* [Your assignment]: A word-for-word copy of the data, pictures excluded, is what this task asks for.

Records to use below:

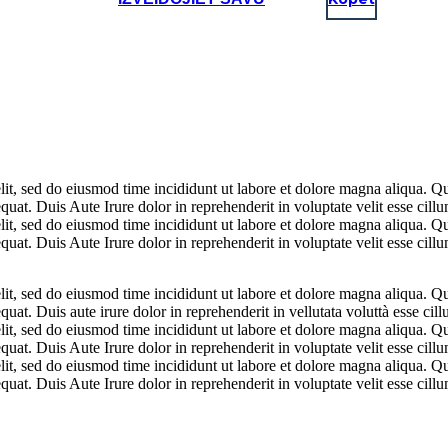
lit, sed do eiusmod time incididunt ut labore et dolore magna aliqua. Q
at. Duis Aute Irure dolor in reprehenderit in voluptate velit esse cillum
lit, sed do eiusmod time incididunt ut labore et dolore magna aliqua. Q
at. Duis Aute Irure dolor in reprehenderit in voluptate velit esse cillum
lit, sed do eiusmod time incididunt ut labore et dolore magna aliqua. Q
at. Duis aute irure dolor in reprehenderit in vellutata voluttà esse cillu
lit, sed do eiusmod time incididunt ut labore et dolore magna aliqua. Q
at. Duis Aute Irure dolor in reprehenderit in voluptate velit esse cillum
lit, sed do eiusmod time incididunt ut labore et dolore magna aliqua. Q
at. Duis Aute Irure dolor in reprehenderit in voluptate velit esse cillum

End of Records to use.

* [Exercise answer]:
lit, sed do eiusmod time incididunt ut labore et dolore magna aliqua. Q
at. Duis Aute Irure dolor in reprehenderit in voluptate velit esse cillum
lit, sed do eiusmod time incididunt ut labore et dolore magna aliqua. Q
at. Duis Aute Irure dolor in reprehenderit in voluptate velit esse cillum
lit, sed do eiusmod time incididunt ut labore et dolore magna aliqua. Q
at. Duis aute irure dolor in reprehenderit in vellutata voluttà esse cillu
lit, sed do eiusmod time incididunt ut labore et dolore magna aliqua. Q
at. Duis Aute Irure dolor in reprehenderit in voluptate velit esse cillum
lit, sed do eiusmod time incididunt ut labore et dolore magna aliqua. Q
at. Duis Aute Irure dolor in reprehenderit in voluptate velit esse cillum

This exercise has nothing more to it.